• [Your instructions] From the line containing "Accesorios Moto" onward, retype each line of the entries below exactly, last line included.

• [Supplied data]
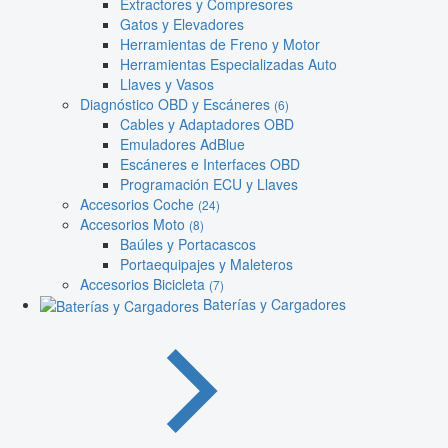
Extractores y Compresores
Gatos y Elevadores
Herramientas de Freno y Motor
Herramientas Especializadas Auto
Llaves y Vasos
Diagnóstico OBD y Escáneres
(6)
Cables y Adaptadores OBD
Emuladores AdBlue
Escáneres e Interfaces OBD
Programación ECU y Llaves
Accesorios Coche
(24)
Accesorios Moto
(8)
Baúles y Portacascos
Portaequipajes y Maleteros
Accesorios Bicicleta
(7)
Baterías y Cargadores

• [Result of this task]
Accesorios Moto
(8)
Baúles y Portacascos
Portaequipajes y Maleteros
Accesorios Bicicleta
(7)
Baterías y Cargadores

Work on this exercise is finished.